The relevant time frames are as follows: (1) a request for a due process hearing shall be filed within two years of the date the party knew or should have known about the alleged action that forms the basis for the due process petition, N.J.A.C. 6A:14-2.7(a)(1); (2) the party against whom a request for a due process hearing is directed shall, within 10 days of the filing of a request for a due process hearing, provide a written response specifically addressing the issue(s) raised in the petition, N.J.A.C. 6A:14-2.7(d); (3) the district board of education shall have an opportunity to resolve the matter before proceeding to a due process hearing in a resolution meeting, which must be conducted within 15 days of the parent's request for a due process hearing, and concluded within 30 days thereafter, N.J.A.C. 6A:14-2.7(h), (h)(2), and (h)(4); and (4) a final decision shall be rendered by the administrative law judge not later than 45 calendar days after the conclusion of the 30-day resolution period, N.J.A.C. 6A: 14-2.7(j).

The plaintiffs also rely on New Mexico Ass'n for Retarded Children v.
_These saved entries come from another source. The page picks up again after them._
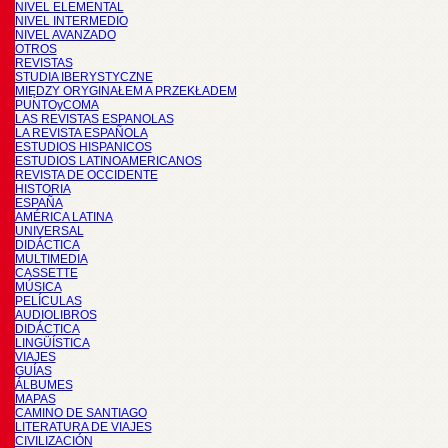
NIVEL ELEMENTAL
NIVEL INTERMEDIO
NIVEL AVANZADO
OTROS
REVISTAS
STUDIA IBERYSTYCZNE
MIĘDZY ORYGINAŁEM A PRZEKŁADEM
PUNTOyCOMA
LAS REVISTAS ESPANOLAS
LA REVISTA ESPAÑOLA
ESTUDIOS HISPANICOS
ESTUDIOS LATINOAMERICANOS
REVISTA DE OCCIDENTE
HISTORIA
ESPAÑA
AMÉRICA LATINA
UNIVERSAL
DIDÁCTICA
MULTIMEDIA
CASSETTE
MÚSICA
PELÍCULAS
AUDIOLIBROS
DIDÁCTICA
LINGÜÍSTICA
VIAJES
GUÍAS
ÁLBUMES
MAPAS
CAMINO DE SANTIAGO
LITERATURA DE VIAJES
CIVILIZACIÓN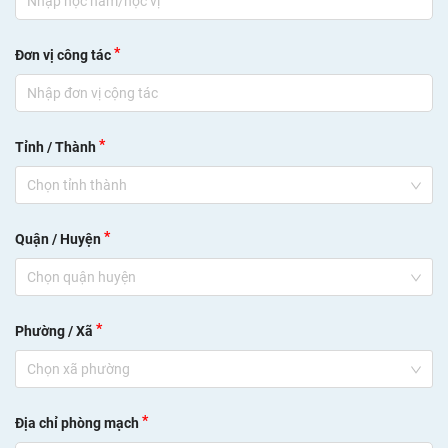
*
Đơn vị công tác
*
Tỉnh / Thành
Chọn tỉnh thành
*
Quận / Huyện
Chọn quận huyện
*
Phường / Xã
Chọn xã phường
*
Địa chỉ phòng mạch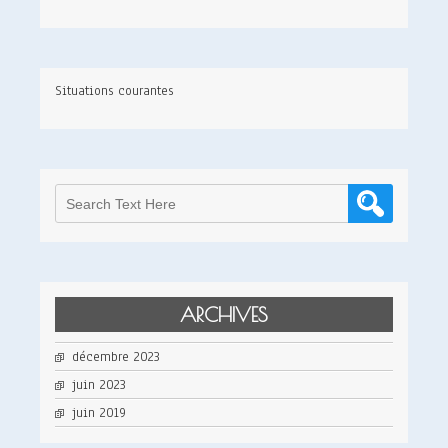
Situations courantes
ARCHIVES
décembre 2023
juin 2023
juin 2019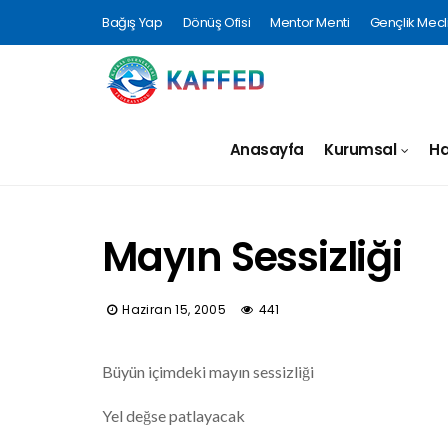
Bağış Yap
Dönüş Ofisi
Mentor Menti
Gençlik Mecli
Anasayfa
Kurumsal
Ha
Mayın Sessizliği
Haziran 15, 2005
441
Büyün içimdeki mayın sessizliği
Yel değse patlayacak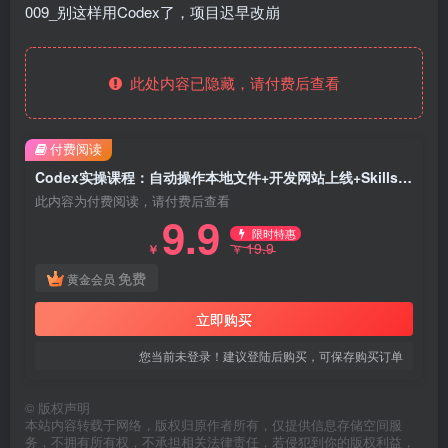
009_别这样用Codex了，项目迟早改崩
此处内容已隐藏，请付费后查看
付费阅读
Codex实操课程：自动操作本地文件+开发网站上线+Skills实操，AI编程全技能
此内容为付费阅读，请付费后查看
9.9
限时特惠
19.9
￥
￥
免费
黄金会员
立即购买
您当前未登录！建议登陆后购买，可保存购买订单
©
版权声明
本站内容转载于网络，版权归原作者所有，仅提供信息存储空间服
务，不拥有所有权，不承担相关法律责任，若侵犯到你的版权利益，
New Mexico, 678 F. 2d 847 (10th Cir. 1982). In that case, the Court found that the only administrative relief granted to disabled students was reassignment of students within existing programs, and did "not include a restructuring of the State's system to comply with Section 504." Id. at 851. As a result of such inadequate procedures, systemic changes were at issue and the administrative proceedings would not be useful. Underlying the Tenth Circuit's concern were the six years of litigation which were "irretrievably lost" to the disabled student's detriment. Clearly, New Mexico is distinguishable for the reasons stated with regard to Gaskin.

The Court is persuaded by Mrs. M. v. Bridgeport Bd. of Educ., 96 F.Supp.2d 124, where a Connecticut district court dismissed all but the individual plaintiffs in a class action complaint brought on behalf of minority children who allegedly were misidentified as mentally retarded, on account of plaintiffs' failure to exhaust administrative remedies. In that case, a due process hearing officer rejected Mrs. M.'s administrative complaint that the Bridgeport Board of Education (BBE) misidentified her daughter as mentally retarded instead of language impaired/learning disabled. Mrs. M. sued the BBE under the IDEA, the Rehabilitation Act, Title II of the ADA, and 42 U.S.C. § 1983, alleging that the hearing officer improperly denied her request for an out-of-district placement, rather than a self-contained class for children who were educable mentally retarded. After the initial complaint was filed, Mrs. M. amended the complaint to include the purported class. Plaintiffs alleged that BBE engaged in a pattern and practice of over-identifying minority school children as mentally retarded at a rate of more than three times the statewide average for such identification, while simultaneously failing to correctly identify the disabilities of children and provide them with a FAPE.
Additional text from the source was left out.